Die ehemaligen Hauptschulgebäude an der Kapitelwiese in Stoppenberg gehört zu den Behelfseinrichtungen. In ihnen finden Flüchtlinge zunächst Zuflucht, wenn sie aus einer Erstaufnahmeeinrichtung nach Essen geschickt werden. Diese Heime sind als Interimslösung geplant - bis zur Fertigstellung der regulären Übergangswohnheime.
Dauerhafte Standorte mit Wohncontainern sollen in Essen hier entstehen: Hubertstraße, Pläßweidenweg, Stauseebogen, Lerchenstraße, Ruhrtalstraße/Nähe Bahnhof Kettwig, Rauchstraße, Papestraße.
Wer als Asylbewerber anerkannt wird, soll so bald wie möglich in einer Wohnung untergebracht werden. (Pf)

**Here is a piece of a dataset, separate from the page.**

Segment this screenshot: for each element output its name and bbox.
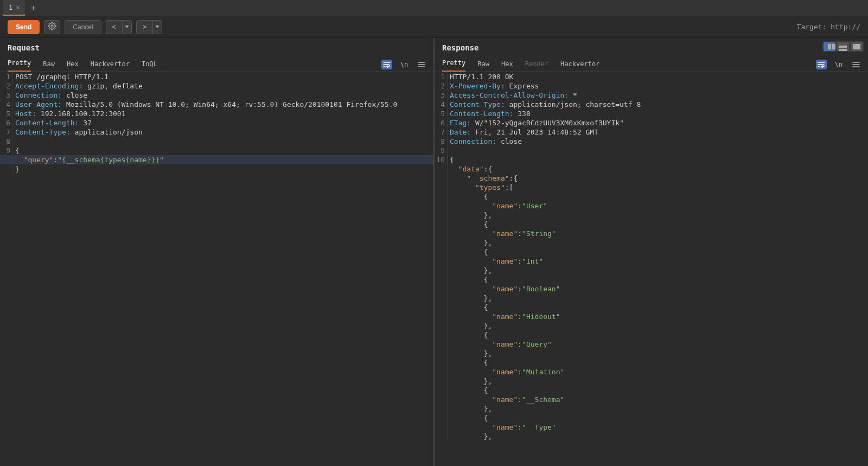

Herzlich Willkommen! Flüchtlinge in Stoppenberg

Nicht nur der Runde Tisch Zollverein zelebriert Willkommenskultur im Bezirk VI. Für großes Aufsehen sorgte auch das Angebot des FC Stoppenberg, die Einrichtungsbewohner am Fußballtraining Am Hallo teilnehmen zu lassen. Auch das hiesige Schulzentrum beteiligt sich: 18 Lehrer haben sich bereit erklärt, in ihren Schulräumen Angebote für die Bewohner der Einrichtung an der Kapitelwiese, zu gestalten. Zusätzlich gibt es einen Schwimmkurs für Frauen in dem neu gestalteten Badeanstalt. Nicht zuletzt sind eine Vielzahl von Spenden für die Flüchtlinge eingegangen.

Selbst helfen!

Damit die Kapitelwiese in Zukunft so gut wie bisher weiterläuft, hoffen Runder Tisch und Einrichtungsbetreiber weiter auf Unterstützung aus dem Bezirk: Da die jüngeren Kinder keinen Kindergartenplatz haben, suchen die Verantwortlichen nach Organisatoren für ein regelmäßiges Kreativangebot. Zudem werden in der Einrichtung aktuell folgende Dinge benötigt: Schwimmkleidung und Badeschlappen für Frauen, fremdsprachige Bücher sowie kleine CD-Spieler mit Kopfhörern fürs Deutsch-Lernen. Die Spenden kann man von Montag bis Freitag, zwischen 9 und 17 Uhr, direkt in der Kapitelwiese 35 abgeben. Der Stammtisch „Willkommenskultur“ findet jeden zweiten Mittwoch im Monat, jeweils um 19 Uhr, im Fünf-Madelhaus, Hugenkamp 35, statt.